In an electorate that is, in part, split along geographic lines, we can expect the Liberal plan will find a warmer reception in the cities. Dual-income families will welcome this assistance, as childcare is often one of the biggest line-items on the annual budget. We can expect this program to be especially welcome to Liberal candidates in expensive downtown Toronto, where the Liberal government is on defense against the surging New Democrats.

But other families with non-institutional childcare arrangements, such as those families with one stay-at-home parent or those who live in a multi-generational household, may find the program less useful. These households, while they can be found everywhere in the region, are more common in the 905 ridings targeted by the Conservatives.

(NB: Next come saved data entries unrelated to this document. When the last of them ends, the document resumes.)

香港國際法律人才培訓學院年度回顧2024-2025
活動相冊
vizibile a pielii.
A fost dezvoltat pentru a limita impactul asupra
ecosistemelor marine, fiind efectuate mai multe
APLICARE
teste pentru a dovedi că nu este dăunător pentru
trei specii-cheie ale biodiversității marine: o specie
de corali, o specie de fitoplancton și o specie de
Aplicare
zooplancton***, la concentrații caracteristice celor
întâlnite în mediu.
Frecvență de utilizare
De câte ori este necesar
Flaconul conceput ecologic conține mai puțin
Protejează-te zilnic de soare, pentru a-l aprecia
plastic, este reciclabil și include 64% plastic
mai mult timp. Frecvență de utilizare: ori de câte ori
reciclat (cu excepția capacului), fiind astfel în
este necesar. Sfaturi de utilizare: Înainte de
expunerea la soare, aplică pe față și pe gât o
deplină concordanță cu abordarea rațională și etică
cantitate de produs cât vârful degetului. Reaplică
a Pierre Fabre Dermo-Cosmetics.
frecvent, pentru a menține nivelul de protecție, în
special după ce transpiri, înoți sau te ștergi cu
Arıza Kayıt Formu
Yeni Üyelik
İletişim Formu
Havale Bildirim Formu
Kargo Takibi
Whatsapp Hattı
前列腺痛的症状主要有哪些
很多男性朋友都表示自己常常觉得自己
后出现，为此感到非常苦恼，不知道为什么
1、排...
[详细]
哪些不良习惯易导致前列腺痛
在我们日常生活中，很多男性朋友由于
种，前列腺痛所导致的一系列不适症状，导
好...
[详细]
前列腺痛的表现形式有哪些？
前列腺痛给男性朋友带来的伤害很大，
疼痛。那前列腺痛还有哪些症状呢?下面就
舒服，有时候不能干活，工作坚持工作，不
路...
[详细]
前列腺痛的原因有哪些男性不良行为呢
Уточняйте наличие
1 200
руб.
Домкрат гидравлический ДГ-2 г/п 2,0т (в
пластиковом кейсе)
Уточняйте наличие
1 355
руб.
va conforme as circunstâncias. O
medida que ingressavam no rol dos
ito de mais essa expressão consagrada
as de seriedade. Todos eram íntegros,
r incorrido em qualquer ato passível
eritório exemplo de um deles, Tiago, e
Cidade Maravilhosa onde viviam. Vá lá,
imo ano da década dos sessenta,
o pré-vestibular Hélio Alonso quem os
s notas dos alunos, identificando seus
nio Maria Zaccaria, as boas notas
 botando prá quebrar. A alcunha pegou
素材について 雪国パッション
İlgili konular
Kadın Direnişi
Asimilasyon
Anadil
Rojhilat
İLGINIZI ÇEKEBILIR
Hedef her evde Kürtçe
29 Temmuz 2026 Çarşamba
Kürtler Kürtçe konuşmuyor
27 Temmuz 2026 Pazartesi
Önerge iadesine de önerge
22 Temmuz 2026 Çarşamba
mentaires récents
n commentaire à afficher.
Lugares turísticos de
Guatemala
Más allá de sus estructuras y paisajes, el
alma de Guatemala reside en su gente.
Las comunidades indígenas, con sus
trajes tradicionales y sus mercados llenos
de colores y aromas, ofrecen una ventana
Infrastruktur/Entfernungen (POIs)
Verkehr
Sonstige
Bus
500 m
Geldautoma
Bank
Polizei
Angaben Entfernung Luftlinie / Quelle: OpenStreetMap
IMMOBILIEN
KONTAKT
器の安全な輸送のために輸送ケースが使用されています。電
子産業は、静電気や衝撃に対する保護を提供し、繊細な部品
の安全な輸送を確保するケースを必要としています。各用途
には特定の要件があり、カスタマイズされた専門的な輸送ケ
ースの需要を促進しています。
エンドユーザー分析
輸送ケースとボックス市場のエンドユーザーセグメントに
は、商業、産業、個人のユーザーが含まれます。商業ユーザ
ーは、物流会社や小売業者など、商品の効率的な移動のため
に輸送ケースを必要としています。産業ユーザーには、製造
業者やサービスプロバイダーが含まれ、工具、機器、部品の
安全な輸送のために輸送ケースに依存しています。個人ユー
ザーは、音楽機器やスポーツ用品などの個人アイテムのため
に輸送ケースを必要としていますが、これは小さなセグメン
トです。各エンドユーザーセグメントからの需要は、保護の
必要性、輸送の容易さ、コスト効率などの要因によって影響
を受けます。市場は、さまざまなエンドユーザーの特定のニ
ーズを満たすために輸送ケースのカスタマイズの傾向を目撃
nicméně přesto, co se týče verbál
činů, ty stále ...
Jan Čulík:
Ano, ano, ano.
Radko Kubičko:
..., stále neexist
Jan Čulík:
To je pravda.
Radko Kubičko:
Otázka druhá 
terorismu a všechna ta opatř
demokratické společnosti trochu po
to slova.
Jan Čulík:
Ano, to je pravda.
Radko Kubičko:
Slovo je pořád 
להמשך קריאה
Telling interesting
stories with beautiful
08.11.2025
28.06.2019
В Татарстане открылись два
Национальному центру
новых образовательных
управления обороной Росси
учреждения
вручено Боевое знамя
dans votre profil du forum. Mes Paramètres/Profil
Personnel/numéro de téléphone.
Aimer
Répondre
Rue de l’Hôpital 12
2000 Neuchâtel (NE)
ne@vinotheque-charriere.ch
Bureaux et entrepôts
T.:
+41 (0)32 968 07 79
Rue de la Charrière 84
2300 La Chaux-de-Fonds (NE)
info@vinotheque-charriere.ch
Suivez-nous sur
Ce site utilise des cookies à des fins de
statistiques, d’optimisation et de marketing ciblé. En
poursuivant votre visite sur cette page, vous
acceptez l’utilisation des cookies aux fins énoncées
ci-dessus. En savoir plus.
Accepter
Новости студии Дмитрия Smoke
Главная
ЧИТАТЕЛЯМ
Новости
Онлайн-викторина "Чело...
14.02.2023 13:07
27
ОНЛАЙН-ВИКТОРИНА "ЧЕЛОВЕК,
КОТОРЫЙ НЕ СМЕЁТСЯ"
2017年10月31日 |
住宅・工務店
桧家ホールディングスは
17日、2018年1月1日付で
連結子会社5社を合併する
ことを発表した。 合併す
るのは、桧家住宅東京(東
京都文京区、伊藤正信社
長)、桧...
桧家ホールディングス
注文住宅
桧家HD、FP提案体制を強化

The progress the federal government has made on the childcare file in a relatively short amount of time, including through recently inked agreements with provinces such as Quebec, British Columbia and Manitoba, will help insulate it from predictable NDP criticism that the Liberal approach to governing is all sizzle, no steak. It will also apply pressure to Erin O’Toole, who will need to articulate why his party’s proposed tax credit justifies scrapping a plan that’s already largely negotiated and on provinces whose premiers have yet to complete a deal.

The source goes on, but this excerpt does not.